I was raised Quaker, my faith the equivalent of a native tongue. There is no memory of learning the language, just the fact of fluency. Quaker core values have guided my life at every stage, but in some ways I’ve uncoupled my faith and practice. What do I gain from worship in community? What have I missed by its absence?

Attendance at Quaker Ridge Meetinghouse has not been continuous since 1814, but my great-aunt, who took care to document family genealogy, began to convene occasional summer worship in 1956. When I was a young child she secured historic designation status for the simple, unheated clapboard building. My recent move to Maine affords me proximity, and now my life includes a season of worship. Attendee numbers are modest but include Quakers beyond my family members. I could see my breath last November in our final meeting for worship before closing for the winter: the work of my lungs made visible.
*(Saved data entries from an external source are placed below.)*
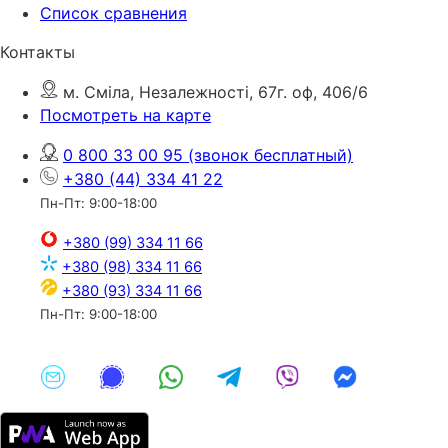
Список сравнения
Контакты
м. Сміла, Незалежності, 67г. оф, 406/6
Посмотреть на карте
0 800 33 00 95
(звонок бесплатный)
+380 (44) 334 41 22
Пн-Пт: 9:00-18:00
+380 (99) 334 11 66
+380 (98) 334 11 66
+380 (93) 334 11 66
Пн-Пт: 9:00-18:00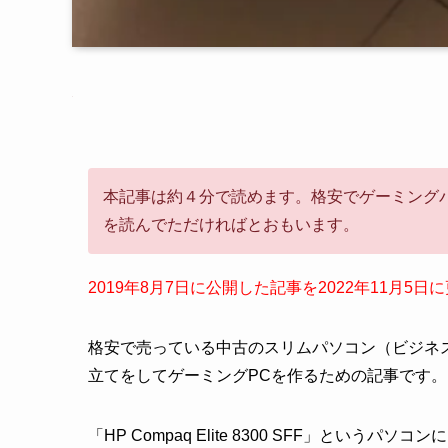
本記事は約４分で読めます。格安でゲーミング
を読んでただければとおもいます。
2019年8月7日に公開した記事を2022年11月5
格安で売っている中古のスリムパソコン（ビジネ
立てをしてゲーミングPCを作るための記事です。
「HP Compaq Elite 8300 SFF」というパソコ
On my return to Nantucket in the summer of 2024, I was determined to visit graves as a pilgrimage of ancestor-worship and grave-sweeping. However, in keeping with the tenets of simplicity and rejection of idols, the historic Quaker cemetery, which encompasses acres of Nantucket prime real estate, boasts only a few headstones the color of bleached whalebones. The spectral markers, like stray teeth scattered in a corner of the rolling expanse dotted by a few stubborn trees, represent the schism that undid the Quaker faith on Nantucket with a similar totality as its initial adoption. I am walking across more than bones; I am walking across an undoing.

Just because something is invisible, however, does not deny its existence; faith in the Divine is an exercise in this very truth. Bones are a form of history; bones are a human architecture; bones are a way to describe an essential knowledge. These foundational qualities—my past, my body, my mind—are all informed by Quakerism and will continue to be so into the future.

A.V. Crofts

Anita Verna Crofts is a member of Newtown (Pa.) Meeting in Bucks County, and between May and November attends the historic Quaker Ridge Meetinghouse in Casco, Maine, where Quakers have gathered in silence for over 200 years. She teaches at the University of Washington and at Maine Media.